While America’s Founding Fathers could not have anticipated the impact of industrialization, automation or globalization on working people, the USW continues to uphold their promise for a better, more democratic future, even in today’s rapidly changing workplace.
Affiliations of skilled workers, called "craftsmen guilds," are one of the oldest forms of Unions. Modern Unions, like the United Steelworkers, first emerged during the industrial revolution of the mid-to-late 1800’s to counterbalance the wealth and power of a very few industrialists, as well as to battle the widespread poverty, misery and abuse of most workers.
At the turn of the 19th Century, it was not uncommon for people to work 12-, to 14-hour daily shifts in unsafe conditions for little pay. Child labor also was rampant. Although protests were attempted, the law favored the industrialists and labor was repeatedly put down, sometimes by government military action.

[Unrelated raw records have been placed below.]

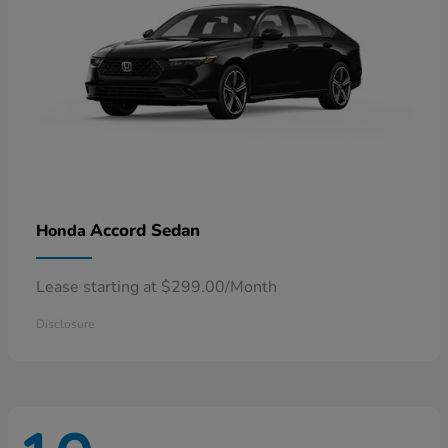
Accord Sedan
Honda
Lease starting at $299.00/Month
Disclosure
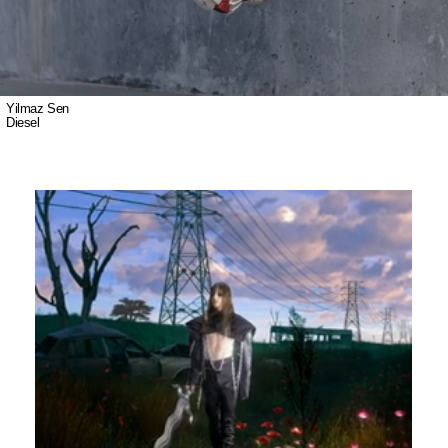
Yilmaz Sen
Diesel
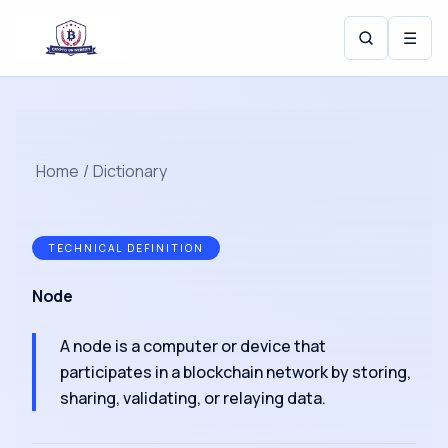
☰
Home
/
Dictionary
TECHNICAL DEFINITION
Node
A node is a computer or device that
participates in a blockchain network by storing,
sharing, validating, or relaying data.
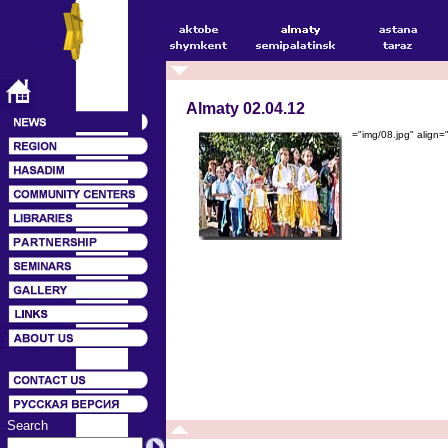
Almaty 02.04.12
="img/08.jpg" align
Search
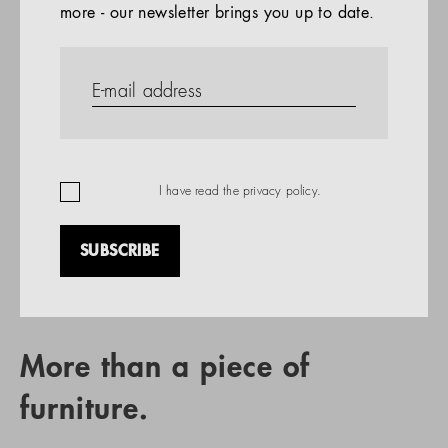
more - our newsletter brings you up to date.
References
PRODUCTS
Company
REFERENCES
EN
I have read the
privacy policy
.
SUBSCRIBE
RETAIL PARTNER SEARCH
More than a piece of
furniture.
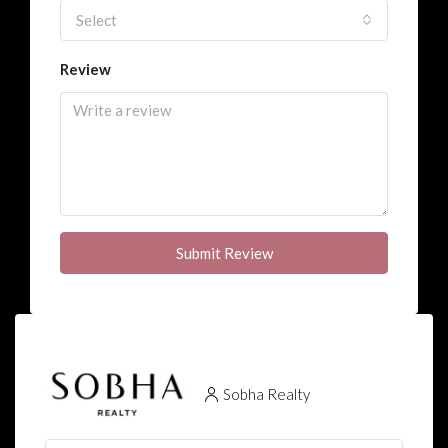
Select
Review
Submit Review
Sobha Realty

In 1914, amidst a groundswell of public outrage, the Federal Government passed the Clayton Act which specified, "the labor of a human being is not a commodity or article of commerce." This key legal definition, which reaffirmed our Founding Fathers’ vision, opened the way for today’s Unions.
It was in this historical context that the USW first began its organizing efforts in 1936 as an international organization, spanning the United States and Canada. By 1942, the USW had accumulated more than 700,000 members and formally adopted a constitution under the banner of the Congress of Industrial Organizations (CIO).